Sunday, May 31, 2015

What's happening right this minute.

The eastern United States is the only place you can see periodic cicadas. They are one of the world's marvels, but the catch is you can only see them every few years, and then for only a few weeks. There are three species of seventeen-year cicadas, and four species of thirteen-year cicadas. As I'm sure you all know the name stands for the number of years they spend underground as nymphs sucking the juice out of tree roots. There must be so many millions of them it is another marvel that the trees survive. They don't all emerge together on the thirteenth or seventeenth year. All those in a certain population do, but the generations are staggered. They are so well studied that all the differing populations have been named and numbered, so that biologists can say almost to the day when population XI or whatever will come out of the ground, change into adults (leaving their thousands of exuviae hanging to trees and bushes) and the males start singing to attract mates. That's still another marvel, their loud voices constantly in hearing over sometimes a square mile.

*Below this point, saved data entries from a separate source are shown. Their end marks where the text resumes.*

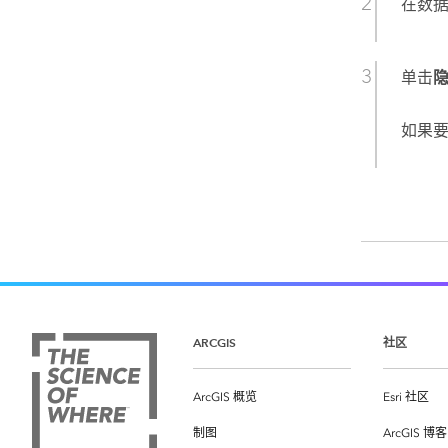
在数
单击
如果
ARCGIS
社区
ArcGIS 概览
Esri 社区
制图
ArcGIS 博客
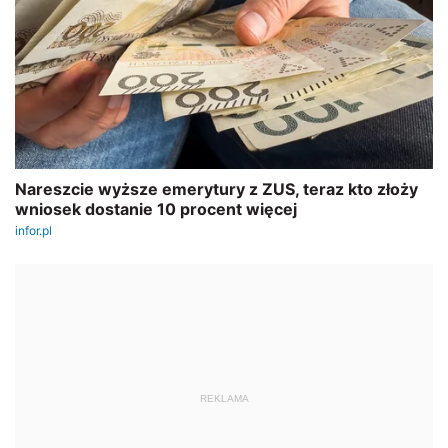
REKLAMA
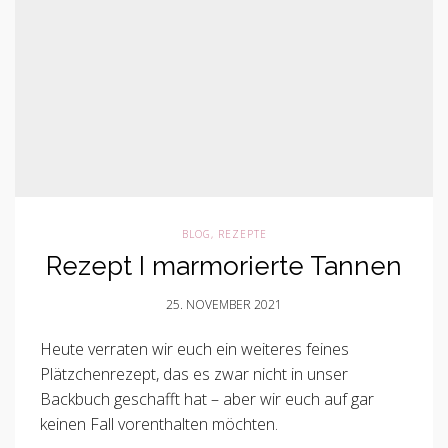
BLOG
,
REZEPTE
Rezept I marmorierte Tannen
25. NOVEMBER 2021
Heute verraten wir euch ein weiteres feines
Plätzchenrezept, das es zwar nicht in unser
Backbuch geschafft hat – aber wir euch auf gar
keinen Fall vorenthalten möchten.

We learned early this year that thirteen-year cicadas would be emerging this summer in parts of Arkansas. So I wasn't surprised when, a few days ago, I arrived in Craighead Forest Park in Jonesboro, turned off my engine and opened the door to hear that sound. It was the first time in years.

They were some distance away, and I was in a hurry that day, so I didn't pursue them. But the next day Cheryl and I went to another area where we had seen them in the past, Lake Hogue in Bayou de View WMA in Poinsett Co. Sure enough they were singing at full volume when we arrived. There seemed to be at least two songs going, a high pitched melodic one which appeared to be constant on the same tone, and then a raspier one that surged up and down in volume. We walked a dirt road and saw them flying out from the tops of the trees like swarming bees. Their life as mating adults is so short we were already finding dead and dying on the road and picked up a dozen or so to take home and study. They were different sizes and slightly different colors. We knew there could be up to four species but we had no idea what to look for to try to separate them.

We had looked them up before and only found charts with roman numerals to designate the different populations and cohorts and emergence dates and it was so confusing that it made our (or anyway my) head swim, which is why we had never got anywhere trying to sort them out. But this time Cheryl made us stick to it and try to get some bearings, and we made a second trip and took photographs more intelligently and collected specimens with a better idea of what we were looking for, and we believe we found all four species. (However this was our first attempt at identifying the species, the color differences are subtle, the dead specimens perhaps changing color rapidly.)

Here's what we found, and here is our rationale, but keep in mind that our voice is very tentative.

If you have ever seen them, you will remember their dramatic appearance: big shiny black insects with bright red eyes and yellow veins on their large wings (they should only emerge during Halloween). Look at this first one.

Here the critical thing to look for is the orange spot directly behind the eye. Next let's look at it from another angle.

The underside of the abdomen is pale orange or yellowish. If we are correct, this is Magicicada tredecim, which is a more scientific way of saying "thirteen-year cicada."
Now look at this mating pair.

One is dangling unceremoniously off the branch, but after waiting thirteen years for this moment nothing is going to make them let go.  On the sitting one you see a brown spot behind the eye; on the dangling one a highly contrasting banded underbelly.

Here they have regained their position and a little dignity. You can see on both of them the brown spot behind the eye, which I think is quite different from the orange spot behind the eye of the previous example. Again if we are correct, this is Magicicada neotredecim.

Those are large cicadas. The next two I'm going to show you are noticeably smaller. First, here is an all black one. (In the hand the eyes on this one were still reddish, though the camera has not picked that up.)

No colored spot behind the eye, no yellow bands on the abdomen. This, we believe, is Magicicada tredecassini. And finally, this slightly different species, all black, but with narrow orange banding on the abdomen.

We believe this is Magicicada tredecula.

These are active in Arkansas right this minute. If you are driving through dense deciduous woods, stop from time to time to listen. If you hear them (you can't miss the sound) get out and observe them. It will be a long wait before you see them again. Only thirteen-year cicadas are out in Arkansas this year. In some other states (Kansas, for instance), I believe there are some seventeen-year cicadas around. I think our corner of northeast Arkansas might be especially good for finding all four thirteen-year species together. I don't actually know if we get any seventeen-year cicadas.

There are three species of seventeen-year cicadas, each one a sister species (some would say the same species) to one of the thirteen-year cicadas, and it is almost impossible tell between the sister species except by timing and location.

If we get them, I can't wait for a seventeen-year cicada emergence.